ABOUT THIS TASK - State how many lines in the entries below hold the string "için", and give nothing besides that number.

───── MATERIAL TO PROCESS ─────

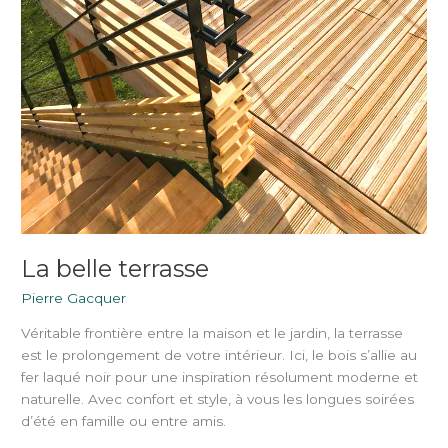
La belle terrasse
Pierre Gacquer
Véritable frontière entre la maison et le jardin, la terrasse
est le prolongement de votre intérieur. Ici, le bois s’allie au
fer laqué noir pour une inspiration résolument moderne et
naturelle. Avec confort et style, à vous les longues soirées
d’été en famille ou entre amis.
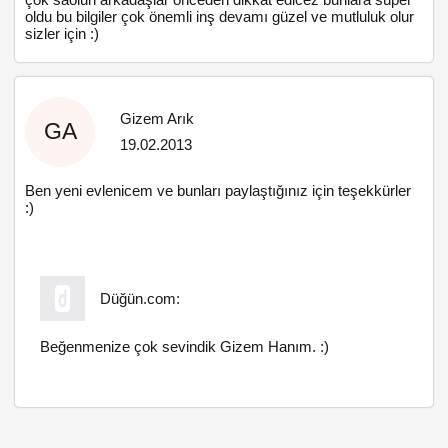
oldu bu bilgiler çok önemli inş devamı güzel ve mutluluk olur
sizler için :)
Gizem Arık
GA
19.02.2013
Ben yeni evlenicem ve bunları paylaştığınız için teşekkürler
:)
Düğün.com:
Beğenmenize çok sevindik Gizem Hanım. :)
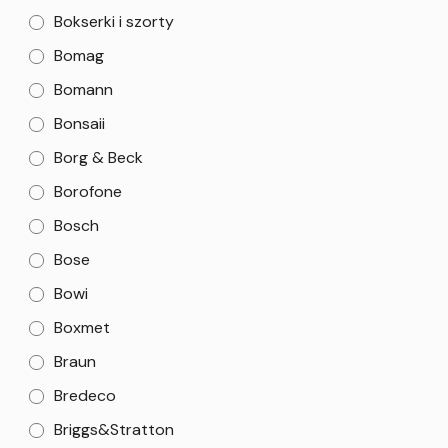
Bokserki i szorty
Bomag
Bomann
Bonsaii
Borg & Beck
Borofone
Bosch
Bose
Bowi
Boxmet
Braun
Bredeco
Briggs&Stratton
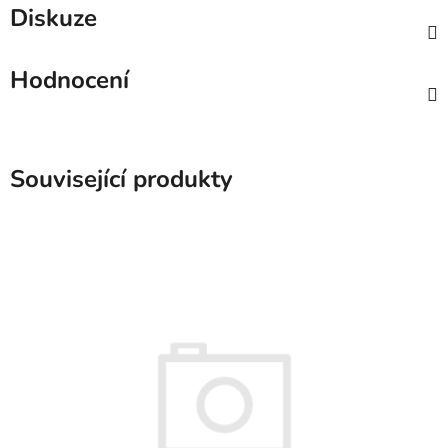
Diskuze
Hodnocení
Související produkty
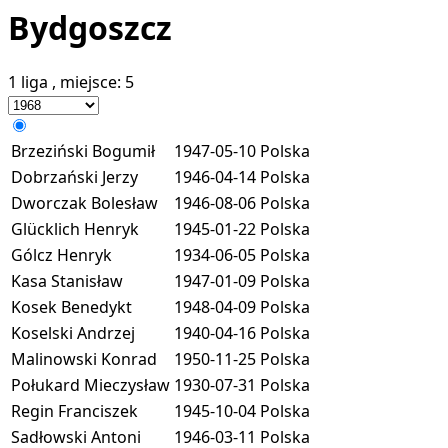
Bydgoszcz
1 liga
, miejsce:
5
Brzeziński Bogumił
1947-05-10
Polska
Dobrzański Jerzy
1946-04-14
Polska
Dworczak Bolesław
1946-08-06
Polska
Glücklich Henryk
1945-01-22
Polska
Gólcz Henryk
1934-06-05
Polska
Kasa Stanisław
1947-01-09
Polska
Kosek Benedykt
1948-04-09
Polska
Koselski Andrzej
1940-04-16
Polska
Malinowski Konrad
1950-11-25
Polska
Połukard Mieczysław
1930-07-31
Polska
Regin Franciszek
1945-10-04
Polska
Sadłowski Antoni
1946-03-11
Polska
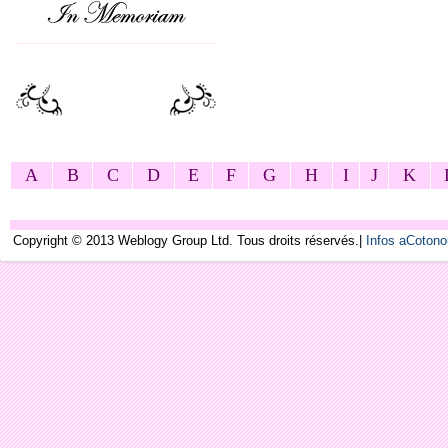
A
B
C
D
E
F
G
H
I
J
K
Copyright © 2013 Weblogy Group Ltd. Tous droits réservés.|
Infos aCoton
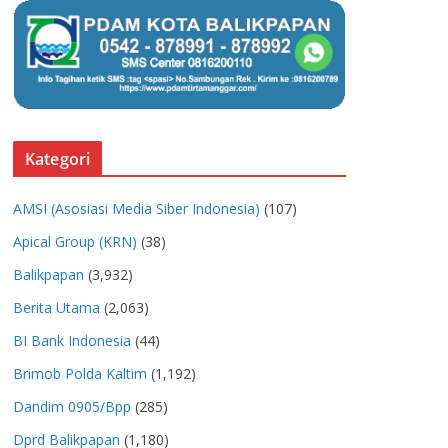
Kategori
AMSI (Asosiasi Media Siber Indonesia)
(107)
Apical Group (KRN)
(38)
Balikpapan
(3,932)
Berita Utama
(2,063)
BI Bank Indonesia
(44)
Brimob Polda Kaltim
(1,192)
Dandim 0905/Bpp
(285)
Dprd Balikpapan
(1,180)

─────

YOUR SOLUTION - 2